Where do water and trees come to rest?
The sound of bells from the ancient city echoes.
In autumn, my qin (zither) accompanies me, never tiring in repose,
I write, forgetting all in a moment of inspiration.
Though I don’t speak of dreams spanning a thousand mountains,
Who can understand the calm I find in wine?
I observed the following order of learning (among the relatively successful generated examples by human grading), i.e., what features of the training data are consecutively picked up as the model gets larger and loss gets smaller:
-
It learns the basic length pattern of poem lines, i.e., typically each line has two verses with equal number of characters.
-
It learns grammar (which is simple for poems), the distinction between verbs and nouns etc. Actully this is picked up around the same time as 1), I couldn't really tell which happened first.
-
It learns how to rhyme, namely it picks up phonetic information in the Chinese characters.
-
The meaning and imageries in the poem bodies start to make sense. This happens around the same time as 3), I couldn't really tell which happend first.
-
The last and the most difficult thing to learn, is for the meaning of the title to match the meaning of the poem body. And it still does not do too well after the optimal loss is achieved. However up to stage 2) there is absolutely no such matching observed.
-
One thing it never seems to have learned is a particular rule for rhyme: one should not use two identical characters to rhyme, and it is preferable not to use two different characters with the same pronunciations to rhyme (the latter is not a strict rule, see the snippet of the train data set I gave, where "宫" and “弓” are used to rhyme ). This is reflected in the failed example I showed above (the character 鳴 appeared twice at the end of two verses).

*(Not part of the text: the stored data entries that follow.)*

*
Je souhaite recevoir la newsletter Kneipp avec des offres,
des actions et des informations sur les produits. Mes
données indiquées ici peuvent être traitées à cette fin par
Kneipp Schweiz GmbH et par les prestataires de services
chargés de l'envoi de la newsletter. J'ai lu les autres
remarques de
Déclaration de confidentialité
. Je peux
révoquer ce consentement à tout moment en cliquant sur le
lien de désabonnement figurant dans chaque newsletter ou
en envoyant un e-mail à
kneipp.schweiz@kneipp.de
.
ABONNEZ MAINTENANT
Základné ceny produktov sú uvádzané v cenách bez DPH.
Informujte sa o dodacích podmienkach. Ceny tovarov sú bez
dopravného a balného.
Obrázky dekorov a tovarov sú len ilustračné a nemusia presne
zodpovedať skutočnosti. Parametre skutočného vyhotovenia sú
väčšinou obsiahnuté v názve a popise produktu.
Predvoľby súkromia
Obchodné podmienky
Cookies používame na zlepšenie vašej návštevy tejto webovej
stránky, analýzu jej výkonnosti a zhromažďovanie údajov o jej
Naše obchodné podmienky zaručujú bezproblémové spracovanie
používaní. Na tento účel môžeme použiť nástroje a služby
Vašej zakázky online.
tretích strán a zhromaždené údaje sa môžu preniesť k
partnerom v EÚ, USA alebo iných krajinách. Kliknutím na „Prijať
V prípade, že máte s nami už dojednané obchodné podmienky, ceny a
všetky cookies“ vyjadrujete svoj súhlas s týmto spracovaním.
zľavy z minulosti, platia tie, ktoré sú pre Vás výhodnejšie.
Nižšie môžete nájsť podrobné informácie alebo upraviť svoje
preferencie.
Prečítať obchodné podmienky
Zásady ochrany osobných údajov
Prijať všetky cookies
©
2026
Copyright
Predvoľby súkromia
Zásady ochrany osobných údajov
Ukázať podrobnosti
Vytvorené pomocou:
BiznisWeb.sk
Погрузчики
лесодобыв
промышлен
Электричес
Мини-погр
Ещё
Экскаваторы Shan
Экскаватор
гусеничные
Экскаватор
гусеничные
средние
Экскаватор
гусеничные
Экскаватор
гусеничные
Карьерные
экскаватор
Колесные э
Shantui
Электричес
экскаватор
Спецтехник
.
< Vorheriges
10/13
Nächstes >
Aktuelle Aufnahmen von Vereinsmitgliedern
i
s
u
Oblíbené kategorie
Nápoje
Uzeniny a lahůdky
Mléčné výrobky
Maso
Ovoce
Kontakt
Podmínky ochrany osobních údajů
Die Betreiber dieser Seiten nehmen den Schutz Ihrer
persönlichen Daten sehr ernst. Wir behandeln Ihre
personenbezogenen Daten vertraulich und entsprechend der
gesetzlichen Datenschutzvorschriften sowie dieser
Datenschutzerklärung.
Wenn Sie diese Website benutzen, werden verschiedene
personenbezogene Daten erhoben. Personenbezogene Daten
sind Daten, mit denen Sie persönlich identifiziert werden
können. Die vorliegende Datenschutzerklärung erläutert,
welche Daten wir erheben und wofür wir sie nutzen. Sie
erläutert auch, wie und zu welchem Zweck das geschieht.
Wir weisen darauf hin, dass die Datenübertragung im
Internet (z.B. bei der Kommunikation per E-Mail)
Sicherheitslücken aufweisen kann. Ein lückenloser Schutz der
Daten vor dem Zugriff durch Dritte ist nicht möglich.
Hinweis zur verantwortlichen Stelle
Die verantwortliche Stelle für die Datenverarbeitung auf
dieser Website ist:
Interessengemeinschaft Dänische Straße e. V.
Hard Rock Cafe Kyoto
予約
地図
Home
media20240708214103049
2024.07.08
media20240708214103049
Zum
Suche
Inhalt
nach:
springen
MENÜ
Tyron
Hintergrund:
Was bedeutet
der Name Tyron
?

However, I do notice this is not learnt very well even in large models like chatGPT4, which makes similar mistakes from time to time.

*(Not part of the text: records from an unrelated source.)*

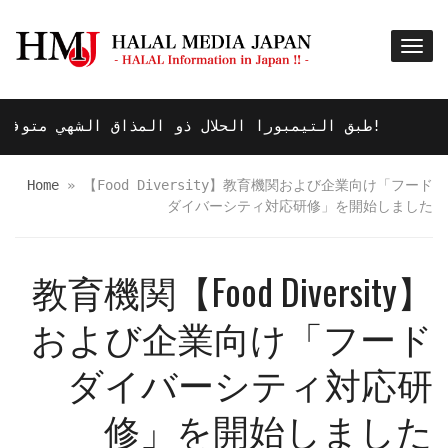
!طبق التيمبورا الحلال ذو المذاق الشهي متوف
Home
»
【Food Diversity】教育機関および企業向け「フード
ダイバーシティ対応研修」を開始しました
【Food Diversity】教育機関
および企業向け「フード
ダイバーシティ対応研
修」を開始しました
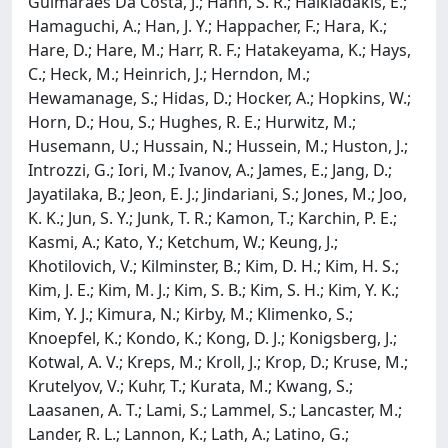
Guimaraes Da Costa, J.; Hahn, S. R.; Halkiadakis, E.;
Hamaguchi, A.; Han, J. Y.; Happacher, F.; Hara, K.;
Hare, D.; Hare, M.; Harr, R. F.; Hatakeyama, K.; Hays,
C.; Heck, M.; Heinrich, J.; Herndon, M.;
Hewamanage, S.; Hidas, D.; Hocker, A.; Hopkins, W.;
Horn, D.; Hou, S.; Hughes, R. E.; Hurwitz, M.;
Husemann, U.; Hussain, N.; Hussein, M.; Huston, J.;
Introzzi, G.; Iori, M.; Ivanov, A.; James, E.; Jang, D.;
Jayatilaka, B.; Jeon, E. J.; Jindariani, S.; Jones, M.; Joo,
K. K.; Jun, S. Y.; Junk, T. R.; Kamon, T.; Karchin, P. E.;
Kasmi, A.; Kato, Y.; Ketchum, W.; Keung, J.;
Khotilovich, V.; Kilminster, B.; Kim, D. H.; Kim, H. S.;
Kim, J. E.; Kim, M. J.; Kim, S. B.; Kim, S. H.; Kim, Y. K.;
Kim, Y. J.; Kimura, N.; Kirby, M.; Klimenko, S.;
Knoepfel, K.; Kondo, K.; Kong, D. J.; Konigsberg, J.;
Kotwal, A. V.; Kreps, M.; Kroll, J.; Krop, D.; Kruse, M.;
Krutelyov, V.; Kuhr, T.; Kurata, M.; Kwang, S.;
Laasanen, A. T.; Lami, S.; Lammel, S.; Lancaster, M.;
Lander, R. L.; Lannon, K.; Lath, A.; Latino, G.;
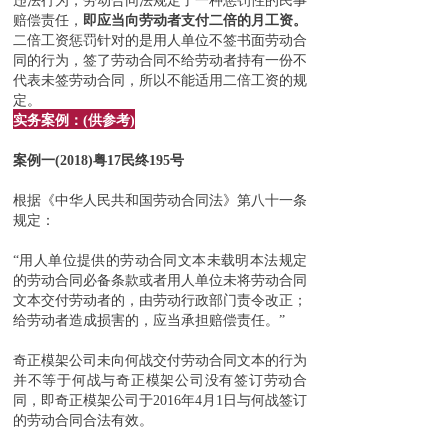
违法行为，劳动合同法规定了一种惩罚性的民事
赔偿责任，
即应当向劳动者支付二倍的月工资。
二倍工资惩罚针对的是用人单位不签书面劳动合
同的行为，签了劳动合同不给劳动者持有一份不
代表未签劳动合同，所以不能适用二倍工资的规
定。
实务案例
：
(供参考)
案例一
(2018)粤17民终195号
根据《中华人民共和国劳动合同法》第八十一条
规定：
“用人单位提供的劳动合同文本未载明本法规定
的劳动合同必备条款或者用人单位未将劳动合同
文本交付劳动者的，由劳动行政部门责令改正；
给劳动者造成损害的，应当承担赔偿责任。”
奇正模架公司未向何战交付劳动合同文本的行为
并不等于何战与奇正模架公司没有签订劳动合
同，即奇正模架公司于2016年4月1日与何战签订
的劳动合同合法有效。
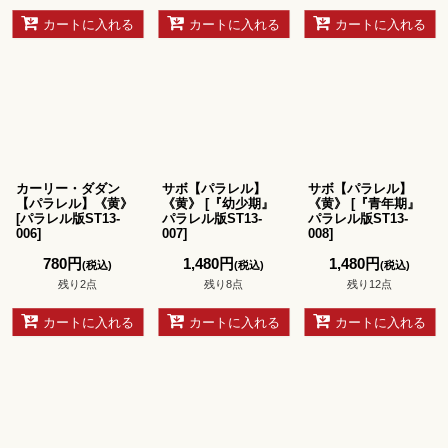
カートに入れる
カートに入れる
カートに入れる
カーリー・ダダン
サボ【パラレル】
サボ【パラレル】
【パラレル】《黄》
《黄》
[
『幼少期』
《黄》
[
『青年期』
[
パラレル版ST13-
パラレル版ST13-
パラレル版ST13-
006
]
007
]
008
]
780
円
1,480
円
1,480
円
(税込)
(税込)
(税込)
残り2点
残り8点
残り12点
カートに入れる
カートに入れる
カートに入れる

Removing positional encoding layer still results in reasonable output, though significantly reducing efficiency. Without any positional encoding layer, I can achieve optimal cross entropy loss of 4.65 with 8.1M parameters (compare with 4.53 with 6.5M parameters when positional encoding is present). The following is one of the higher-quality example output, which still would not pass human grading:
初山林宿,故鄉作 (machine generated without the positional encoding layer, fail by human grading)
忽想雞林客,披襟煙景閑。
悟談人罕玩,望客柳陰山。
亂木長風起,餘花遠樹還。
雲齊惹煙影,泉倒落花閑。
歸路何時返,寒江若不關。
I did not include a tranlation for this one, the first two lines really don't make sense other than being grammatically correct.
In this example, it is clear it learns all features of 1) to 5) discussed above, just a little worse on each.
If causal masking is also removed, I would get complete gibberish.